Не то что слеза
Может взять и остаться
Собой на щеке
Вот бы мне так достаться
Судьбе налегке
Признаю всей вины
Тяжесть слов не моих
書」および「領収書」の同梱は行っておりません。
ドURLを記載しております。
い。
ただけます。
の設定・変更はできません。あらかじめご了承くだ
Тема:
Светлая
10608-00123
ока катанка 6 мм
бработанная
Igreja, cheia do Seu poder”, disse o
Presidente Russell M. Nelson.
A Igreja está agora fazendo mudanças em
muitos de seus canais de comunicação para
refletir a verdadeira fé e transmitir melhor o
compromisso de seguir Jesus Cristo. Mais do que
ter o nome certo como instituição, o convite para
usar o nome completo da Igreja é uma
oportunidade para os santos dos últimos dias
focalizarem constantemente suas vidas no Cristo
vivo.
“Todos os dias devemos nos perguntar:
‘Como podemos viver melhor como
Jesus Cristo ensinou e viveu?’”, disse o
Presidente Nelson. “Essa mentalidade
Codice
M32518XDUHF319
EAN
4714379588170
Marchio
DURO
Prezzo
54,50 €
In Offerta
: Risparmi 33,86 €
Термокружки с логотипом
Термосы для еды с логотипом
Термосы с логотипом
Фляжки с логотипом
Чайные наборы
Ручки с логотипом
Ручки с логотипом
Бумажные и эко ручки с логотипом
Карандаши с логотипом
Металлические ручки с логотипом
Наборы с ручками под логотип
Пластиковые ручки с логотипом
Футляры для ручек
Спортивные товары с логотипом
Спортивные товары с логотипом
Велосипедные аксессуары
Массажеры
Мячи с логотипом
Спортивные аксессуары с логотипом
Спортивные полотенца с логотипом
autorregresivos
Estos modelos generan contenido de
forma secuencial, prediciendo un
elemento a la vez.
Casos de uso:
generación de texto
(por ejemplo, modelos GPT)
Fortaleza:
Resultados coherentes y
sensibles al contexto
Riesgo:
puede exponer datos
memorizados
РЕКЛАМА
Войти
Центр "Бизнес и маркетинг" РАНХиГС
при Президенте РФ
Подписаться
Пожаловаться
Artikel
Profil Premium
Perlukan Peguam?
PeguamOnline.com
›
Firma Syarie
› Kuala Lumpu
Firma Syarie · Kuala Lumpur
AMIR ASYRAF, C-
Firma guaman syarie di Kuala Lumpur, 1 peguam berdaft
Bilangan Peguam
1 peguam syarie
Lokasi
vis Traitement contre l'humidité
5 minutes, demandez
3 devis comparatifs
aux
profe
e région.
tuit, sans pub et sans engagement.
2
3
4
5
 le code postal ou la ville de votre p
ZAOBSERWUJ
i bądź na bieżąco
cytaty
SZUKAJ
==
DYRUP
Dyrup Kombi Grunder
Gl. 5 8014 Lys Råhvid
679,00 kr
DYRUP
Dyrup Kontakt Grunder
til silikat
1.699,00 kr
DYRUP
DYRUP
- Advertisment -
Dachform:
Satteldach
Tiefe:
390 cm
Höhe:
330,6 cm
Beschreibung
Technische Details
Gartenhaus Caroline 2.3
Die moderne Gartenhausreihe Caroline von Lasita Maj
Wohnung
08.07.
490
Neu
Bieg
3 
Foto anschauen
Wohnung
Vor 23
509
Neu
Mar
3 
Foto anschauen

REQUIRED ACTION | In the listing above, find the line with "Не то что слеза" and the line with "ter o nome certo", then print exactly those lines and every line between them.

RESULT FOR THIS TASK |
Не то что слеза
Может взять и остаться
Собой на щеке
Вот бы мне так достаться
Судьбе налегке
Признаю всей вины
Тяжесть слов не моих
書」および「領収書」の同梱は行っておりません。
ドURLを記載しております。
い。
ただけます。
の設定・変更はできません。あらかじめご了承くだ
Тема:
Светлая
10608-00123
ока катанка 6 мм
бработанная
Igreja, cheia do Seu poder”, disse o
Presidente Russell M. Nelson.
A Igreja está agora fazendo mudanças em
muitos de seus canais de comunicação para
refletir a verdadeira fé e transmitir melhor o
compromisso de seguir Jesus Cristo. Mais do que
ter o nome certo como instituição, o convite para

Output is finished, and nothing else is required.